Thus, although the recording medium P boundary surface temperature would not reach the toner melting temperature before control for controlling the emission timings, after control for controlling the emission timings, the recording medium P boundary surface temperature may exceed the toner melting temperature.

Next, a specific process for controlling the emission timings of the xenon lamp groups will be described.

Firstly, fixing characteristics and surface conditions of various recording mediums P are evaluated beforehand and suitable emission timings are determined. For example, as shown in FIG. 16, delay durations of emission timings of xenon lamp groups are specified in accordance with medium temperatures of recording mediums P in a table.

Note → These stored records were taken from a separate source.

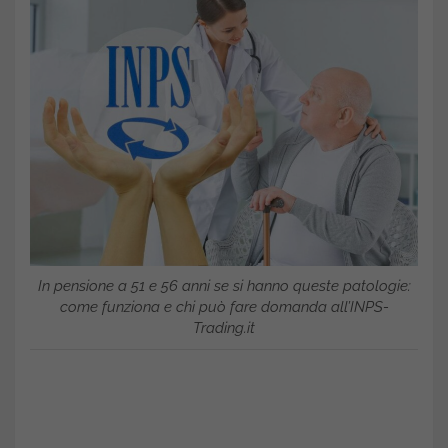
In pensione a 51 e 56 anni se si hanno queste patologie:
come funziona e chi può fare domanda all’INPS-
Trading.it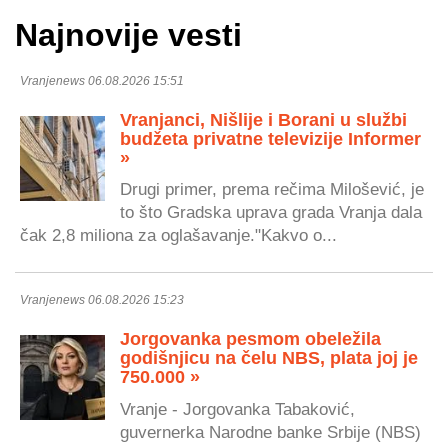
Najnovije vesti
Vranjenews 06.08.2026 15:51
Vranjanci, Nišlije i Borani u službi
budžeta privatne televizije Informer
»
Drugi primer, prema rečima Milošević, je
to što Gradska uprava grada Vranja dala
čak 2,8 miliona za oglašavanje."Kakvo o...
Vranjenews 06.08.2026 15:23
Jorgovanka pesmom obeležila
godišnjicu na čelu NBS, plata joj je
750.000 »
Vranje - Jorgovanka Tabaković,
guvernerka Narodne banke Srbije (NBS)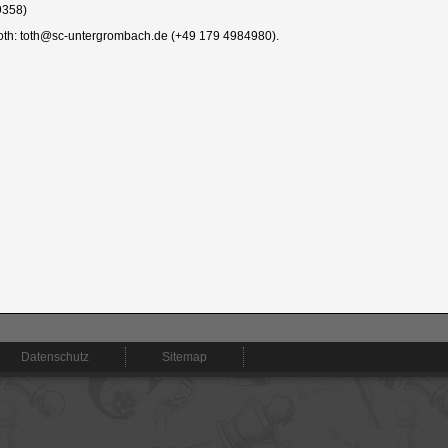
9358)
 Toth: toth@sc-untergrombach.de (+49 179 4984980).
Datenschutz
Sitemap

The table of FIG. 16 shows relative time differences of other groups with respect to a first group, with the xenon lamps 38 being divided into groups 1 to 4. Here, of the xenon lamps 38a to 38h, the xenon lamps 38a and 38c are a first xenon lamp group, the xenon lamps 38b and 38d are a second xenon lamp group, the xenon lamps 38e and 38g are a third xenon lamp group and the xenon lamps 38f and 38h are a fourth xenon lamp group.

An operator first selects one set of emission timings to suit a medium temperature of the recording medium P from the table of specified emission timings in the controller 36. Alternatively, a structure may be used in which a medium temperature of the recording medium P is measured in the image formation device 10, and the controller 36 selects emission timings from the table of emission timings in accordance with that medium temperature.

Further, as shown in FIGS. 17 and 18, a structure may be used in which the medium temperature of the recording medium P is continuously measured, the emission timings are determined from the temperature by an arithmetic formula which has been determined beforehand, the emission timings of the xenon lamps 38 are altered, and light is emitted.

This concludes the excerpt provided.